(Collected data)
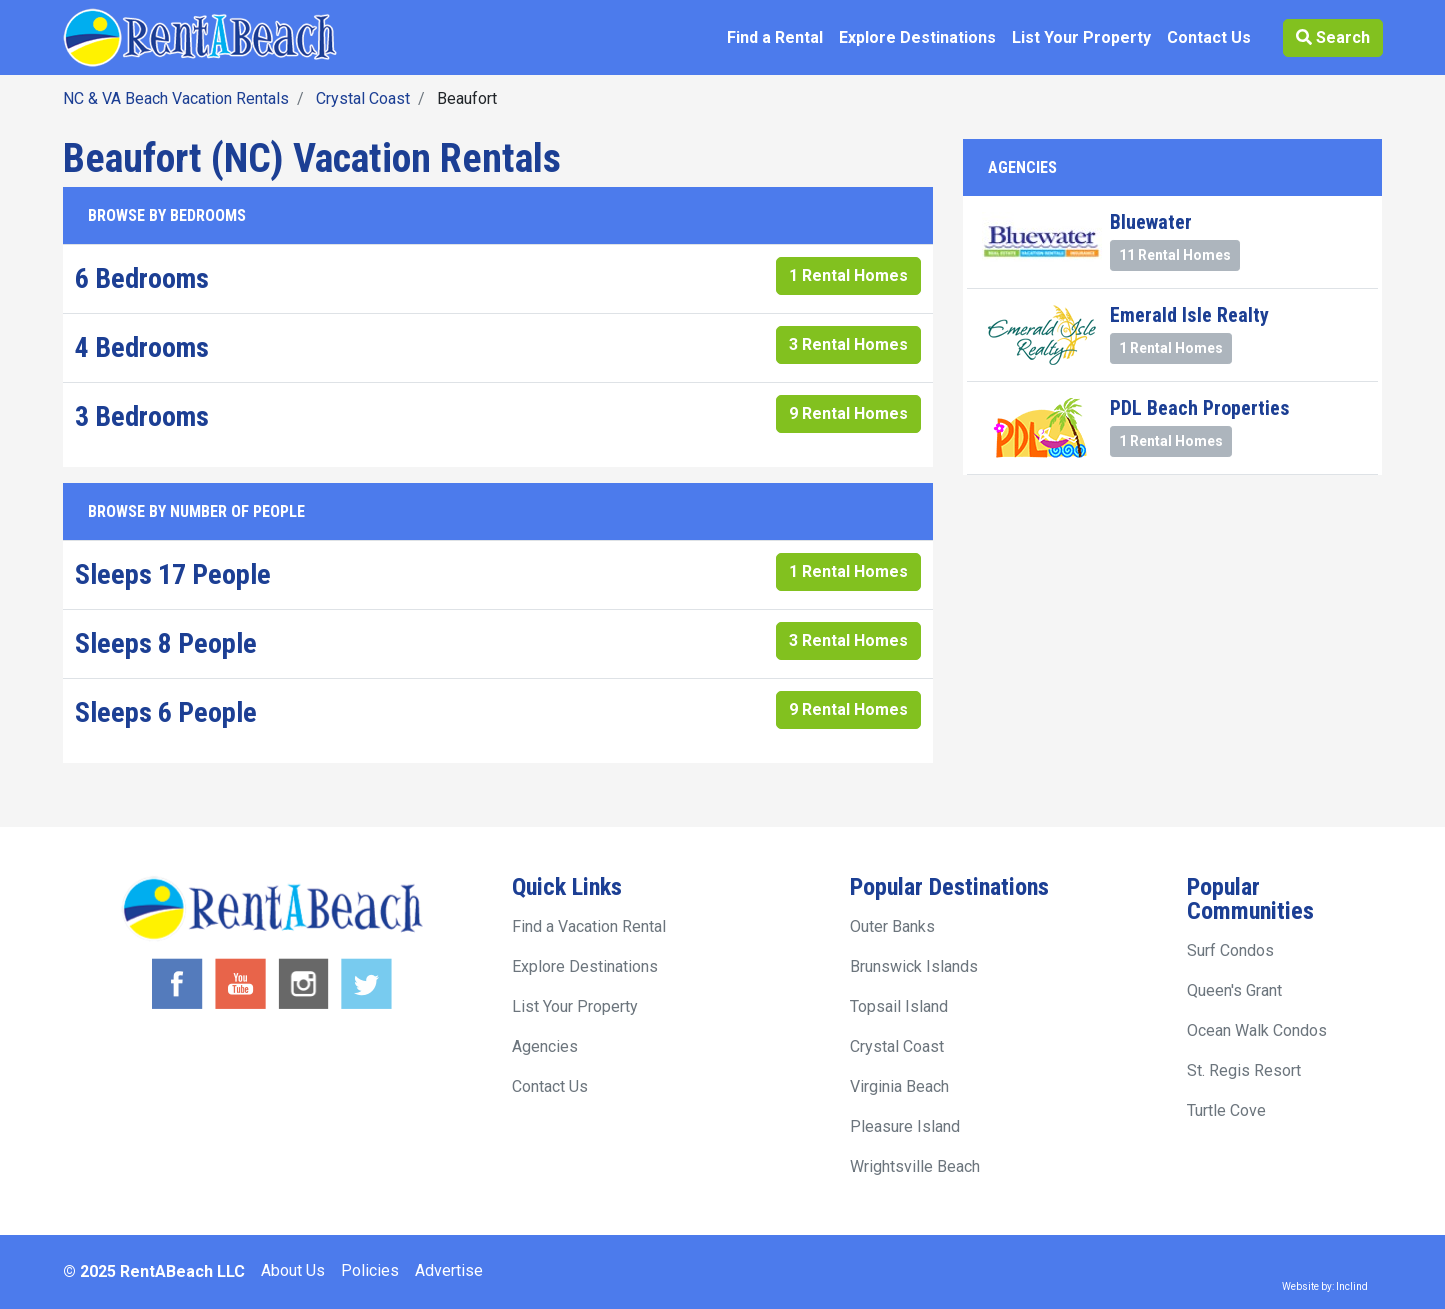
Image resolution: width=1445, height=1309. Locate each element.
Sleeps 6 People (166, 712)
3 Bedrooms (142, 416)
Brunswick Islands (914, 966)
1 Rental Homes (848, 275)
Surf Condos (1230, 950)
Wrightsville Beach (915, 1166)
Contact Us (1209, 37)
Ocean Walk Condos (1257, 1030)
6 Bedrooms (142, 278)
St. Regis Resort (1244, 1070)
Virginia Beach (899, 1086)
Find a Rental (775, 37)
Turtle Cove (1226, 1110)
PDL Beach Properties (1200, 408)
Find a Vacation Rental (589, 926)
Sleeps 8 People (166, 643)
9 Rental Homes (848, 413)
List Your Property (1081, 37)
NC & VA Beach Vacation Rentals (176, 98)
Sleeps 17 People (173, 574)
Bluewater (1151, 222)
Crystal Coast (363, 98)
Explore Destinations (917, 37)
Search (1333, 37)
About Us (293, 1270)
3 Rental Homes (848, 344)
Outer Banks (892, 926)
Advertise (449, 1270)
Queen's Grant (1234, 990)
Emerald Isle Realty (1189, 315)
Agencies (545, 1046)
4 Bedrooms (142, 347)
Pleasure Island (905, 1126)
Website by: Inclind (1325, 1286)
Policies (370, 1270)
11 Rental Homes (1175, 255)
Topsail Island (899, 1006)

--

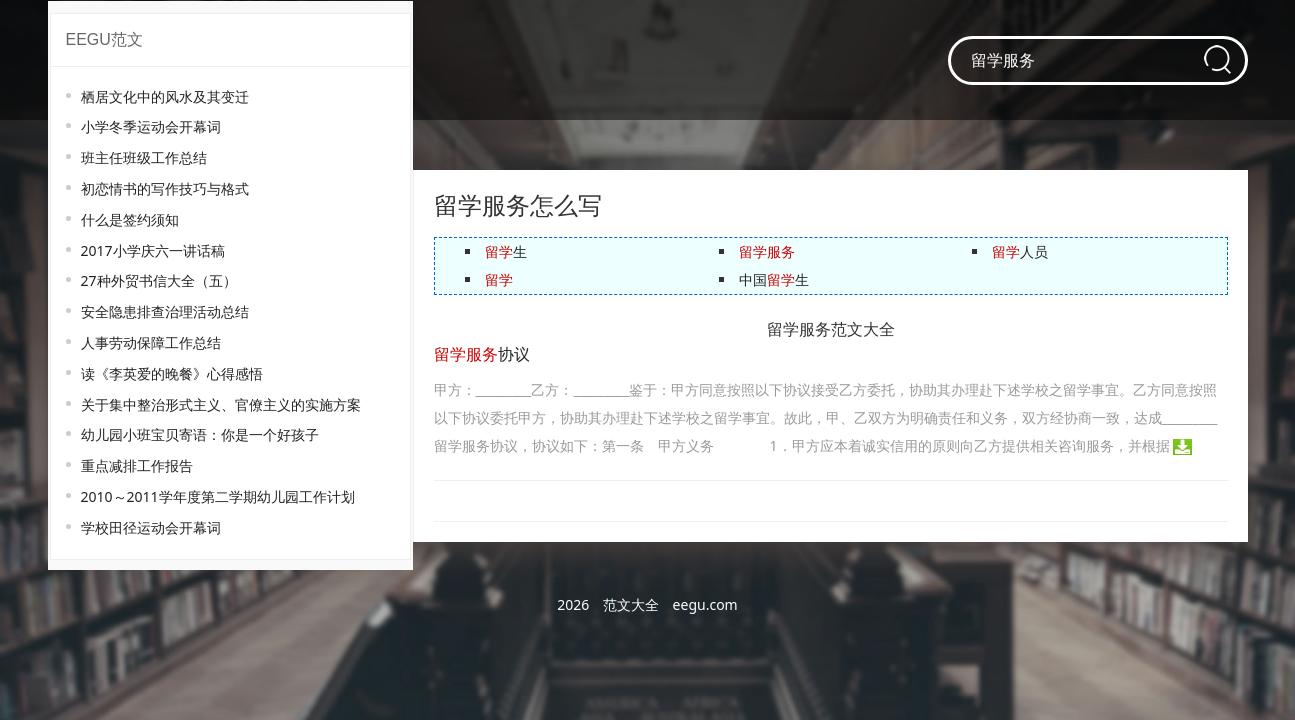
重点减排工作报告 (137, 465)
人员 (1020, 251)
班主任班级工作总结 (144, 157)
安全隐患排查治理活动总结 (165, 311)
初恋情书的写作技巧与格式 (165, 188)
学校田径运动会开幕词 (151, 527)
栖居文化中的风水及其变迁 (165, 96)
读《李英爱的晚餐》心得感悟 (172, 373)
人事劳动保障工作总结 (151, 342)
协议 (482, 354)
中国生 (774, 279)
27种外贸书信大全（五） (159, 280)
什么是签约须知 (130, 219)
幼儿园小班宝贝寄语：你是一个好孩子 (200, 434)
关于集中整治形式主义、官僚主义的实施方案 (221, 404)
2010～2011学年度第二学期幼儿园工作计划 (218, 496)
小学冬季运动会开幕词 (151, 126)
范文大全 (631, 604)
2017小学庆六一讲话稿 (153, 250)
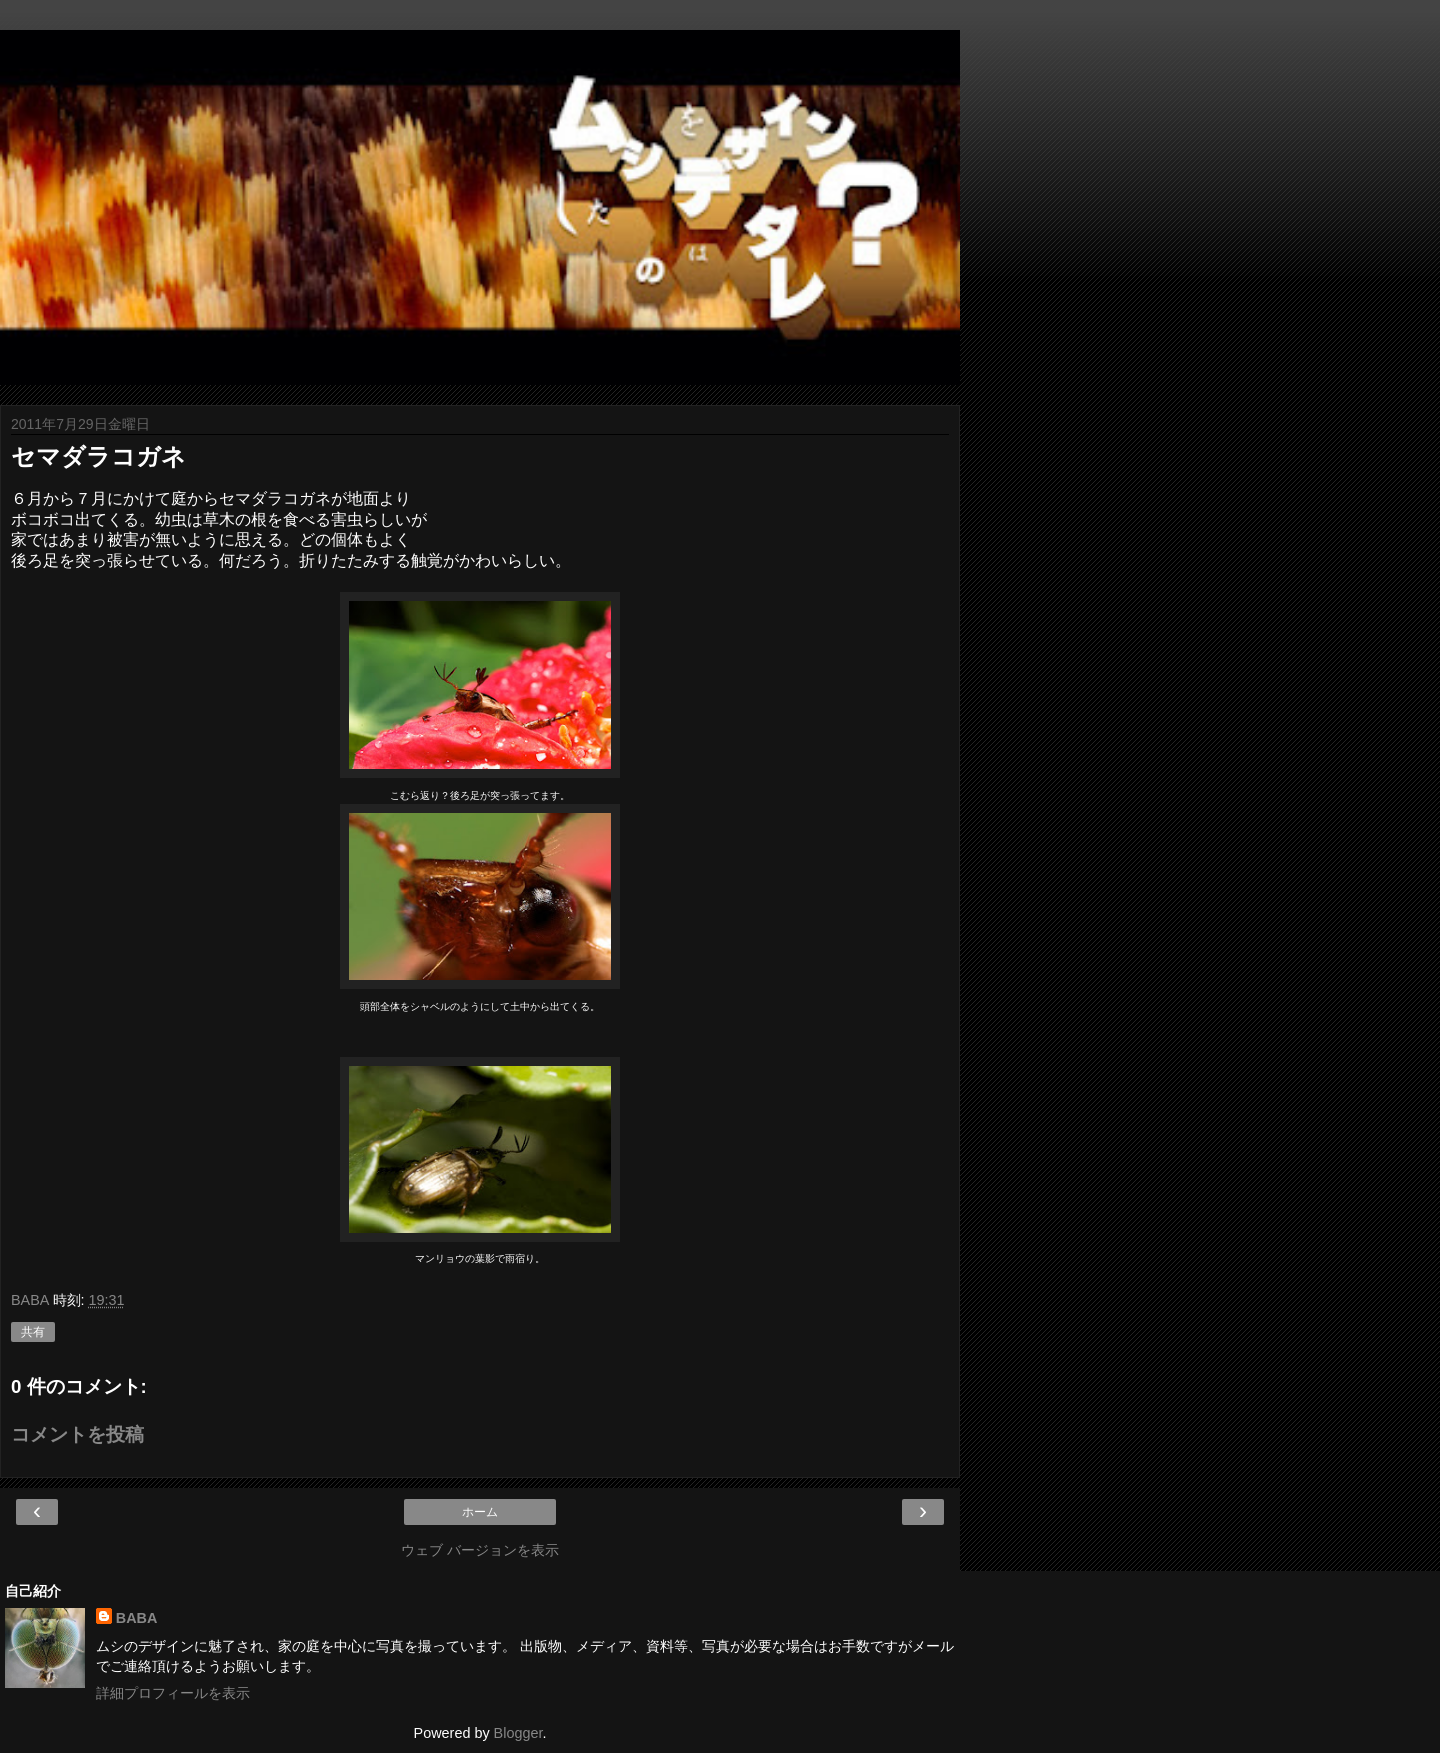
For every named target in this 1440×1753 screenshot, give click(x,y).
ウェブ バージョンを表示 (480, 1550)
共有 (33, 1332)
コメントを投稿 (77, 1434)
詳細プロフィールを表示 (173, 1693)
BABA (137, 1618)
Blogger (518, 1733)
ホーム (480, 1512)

# EXERCISE
For this exercise, output exactly the lines above from the line with "Crystal Coast (363, 98)" to the line with "Topsail Island (899, 1006)", counting both, and leave out the rest.

# ANSWER BOX
Crystal Coast (363, 98)
Explore Destinations (917, 37)
Search (1333, 37)
About Us (293, 1270)
3 Rental Homes (848, 344)
Outer Banks (892, 926)
Advertise (449, 1270)
Queen's Grant (1234, 990)
Emerald Isle Realty (1189, 315)
Agencies (545, 1046)
4 Bedrooms (142, 347)
Pleasure Island (905, 1126)
Website by: Inclind (1325, 1286)
Policies (370, 1270)
11 Rental Homes (1175, 255)
Topsail Island (899, 1006)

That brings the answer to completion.